START RECORDS TO PROCESS
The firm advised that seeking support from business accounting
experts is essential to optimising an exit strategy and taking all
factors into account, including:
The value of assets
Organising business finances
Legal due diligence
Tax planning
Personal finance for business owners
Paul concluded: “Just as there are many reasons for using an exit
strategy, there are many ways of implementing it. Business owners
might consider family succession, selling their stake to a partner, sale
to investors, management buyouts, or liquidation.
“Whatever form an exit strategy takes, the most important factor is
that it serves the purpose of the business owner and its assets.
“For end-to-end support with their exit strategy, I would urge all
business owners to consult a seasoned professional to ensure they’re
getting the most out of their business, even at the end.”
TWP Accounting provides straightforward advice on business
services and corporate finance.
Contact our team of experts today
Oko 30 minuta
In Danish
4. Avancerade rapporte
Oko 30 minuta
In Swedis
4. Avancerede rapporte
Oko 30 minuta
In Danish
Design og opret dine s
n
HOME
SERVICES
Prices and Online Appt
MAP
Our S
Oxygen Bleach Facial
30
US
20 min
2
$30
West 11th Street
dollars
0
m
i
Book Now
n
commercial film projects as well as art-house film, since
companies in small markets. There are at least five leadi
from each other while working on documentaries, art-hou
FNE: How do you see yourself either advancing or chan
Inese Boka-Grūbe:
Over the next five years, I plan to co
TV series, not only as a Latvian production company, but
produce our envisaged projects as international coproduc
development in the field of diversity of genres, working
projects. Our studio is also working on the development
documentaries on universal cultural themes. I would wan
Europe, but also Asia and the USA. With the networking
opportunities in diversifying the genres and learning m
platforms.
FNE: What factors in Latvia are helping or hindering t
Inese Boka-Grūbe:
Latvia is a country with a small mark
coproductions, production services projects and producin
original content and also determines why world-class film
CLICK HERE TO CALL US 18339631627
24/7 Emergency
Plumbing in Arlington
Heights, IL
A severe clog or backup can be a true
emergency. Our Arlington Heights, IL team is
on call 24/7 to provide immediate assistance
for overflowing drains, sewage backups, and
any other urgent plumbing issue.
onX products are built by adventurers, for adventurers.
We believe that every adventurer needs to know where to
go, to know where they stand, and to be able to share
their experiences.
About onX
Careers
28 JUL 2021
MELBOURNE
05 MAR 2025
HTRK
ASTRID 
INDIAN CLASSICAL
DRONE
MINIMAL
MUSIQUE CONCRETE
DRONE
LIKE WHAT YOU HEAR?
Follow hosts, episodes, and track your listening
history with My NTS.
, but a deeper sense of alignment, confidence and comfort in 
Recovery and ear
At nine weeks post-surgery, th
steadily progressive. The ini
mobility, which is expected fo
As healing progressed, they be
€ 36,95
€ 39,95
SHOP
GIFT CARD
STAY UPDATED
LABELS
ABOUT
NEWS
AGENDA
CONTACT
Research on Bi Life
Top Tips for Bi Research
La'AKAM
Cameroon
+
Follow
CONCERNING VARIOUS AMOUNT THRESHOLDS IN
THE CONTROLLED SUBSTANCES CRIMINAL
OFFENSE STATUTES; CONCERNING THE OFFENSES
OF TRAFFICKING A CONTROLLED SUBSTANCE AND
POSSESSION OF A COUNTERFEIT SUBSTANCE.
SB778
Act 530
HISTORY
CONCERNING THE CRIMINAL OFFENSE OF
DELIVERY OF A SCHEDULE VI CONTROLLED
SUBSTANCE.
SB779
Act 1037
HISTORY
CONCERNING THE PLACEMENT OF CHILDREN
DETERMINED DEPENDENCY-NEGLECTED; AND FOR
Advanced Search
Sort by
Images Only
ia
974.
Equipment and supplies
END RECORDS TO PROCESS
Write all of the records out exactly, including every line.

◆ WORKED SOLUTION
The firm advised that seeking support from business accounting
experts is essential to optimising an exit strategy and taking all
factors into account, including:
The value of assets
Organising business finances
Legal due diligence
Tax planning
Personal finance for business owners
Paul concluded: “Just as there are many reasons for using an exit
strategy, there are many ways of implementing it. Business owners
might consider family succession, selling their stake to a partner, sale
to investors, management buyouts, or liquidation.
“Whatever form an exit strategy takes, the most important factor is
that it serves the purpose of the business owner and its assets.
“For end-to-end support with their exit strategy, I would urge all
business owners to consult a seasoned professional to ensure they’re
getting the most out of their business, even at the end.”
TWP Accounting provides straightforward advice on business
services and corporate finance.
Contact our team of experts today
Oko 30 minuta
In Danish
4. Avancerade rapporte
Oko 30 minuta
In Swedis
4. Avancerede rapporte
Oko 30 minuta
In Danish
Design og opret dine s
n
HOME
SERVICES
Prices and Online Appt
MAP
Our S
Oxygen Bleach Facial
30
US
20 min
2
$30
West 11th Street
dollars
0
m
i
Book Now
n
commercial film projects as well as art-house film, since
companies in small markets. There are at least five leadi
from each other while working on documentaries, art-hou
FNE: How do you see yourself either advancing or chan
Inese Boka-Grūbe:
Over the next five years, I plan to co
TV series, not only as a Latvian production company, but
produce our envisaged projects as international coproduc
development in the field of diversity of genres, working
projects. Our studio is also working on the development
documentaries on universal cultural themes. I would wan
Europe, but also Asia and the USA. With the networking
opportunities in diversifying the genres and learning m
platforms.
FNE: What factors in Latvia are helping or hindering t
Inese Boka-Grūbe:
Latvia is a country with a small mark
coproductions, production services projects and producin
original content and also determines why world-class film
CLICK HERE TO CALL US 18339631627
24/7 Emergency
Plumbing in Arlington
Heights, IL
A severe clog or backup can be a true
emergency. Our Arlington Heights, IL team is
on call 24/7 to provide immediate assistance
for overflowing drains, sewage backups, and
any other urgent plumbing issue.
onX products are built by adventurers, for adventurers.
We believe that every adventurer needs to know where to
go, to know where they stand, and to be able to share
their experiences.
About onX
Careers
28 JUL 2021
MELBOURNE
05 MAR 2025
HTRK
ASTRID 
INDIAN CLASSICAL
DRONE
MINIMAL
MUSIQUE CONCRETE
DRONE
LIKE WHAT YOU HEAR?
Follow hosts, episodes, and track your listening
history with My NTS.
, but a deeper sense of alignment, confidence and comfort in 
Recovery and ear
At nine weeks post-surgery, th
steadily progressive. The ini
mobility, which is expected fo
As healing progressed, they be
€ 36,95
€ 39,95
SHOP
GIFT CARD
STAY UPDATED
LABELS
ABOUT
NEWS
AGENDA
CONTACT
Research on Bi Life
Top Tips for Bi Research
La'AKAM
Cameroon
+
Follow
CONCERNING VARIOUS AMOUNT THRESHOLDS IN
THE CONTROLLED SUBSTANCES CRIMINAL
OFFENSE STATUTES; CONCERNING THE OFFENSES
OF TRAFFICKING A CONTROLLED SUBSTANCE AND
POSSESSION OF A COUNTERFEIT SUBSTANCE.
SB778
Act 530
HISTORY
CONCERNING THE CRIMINAL OFFENSE OF
DELIVERY OF A SCHEDULE VI CONTROLLED
SUBSTANCE.
SB779
Act 1037
HISTORY
CONCERNING THE PLACEMENT OF CHILDREN
DETERMINED DEPENDENCY-NEGLECTED; AND FOR
Advanced Search
Sort by
Images Only
ia
974.
Equipment and supplies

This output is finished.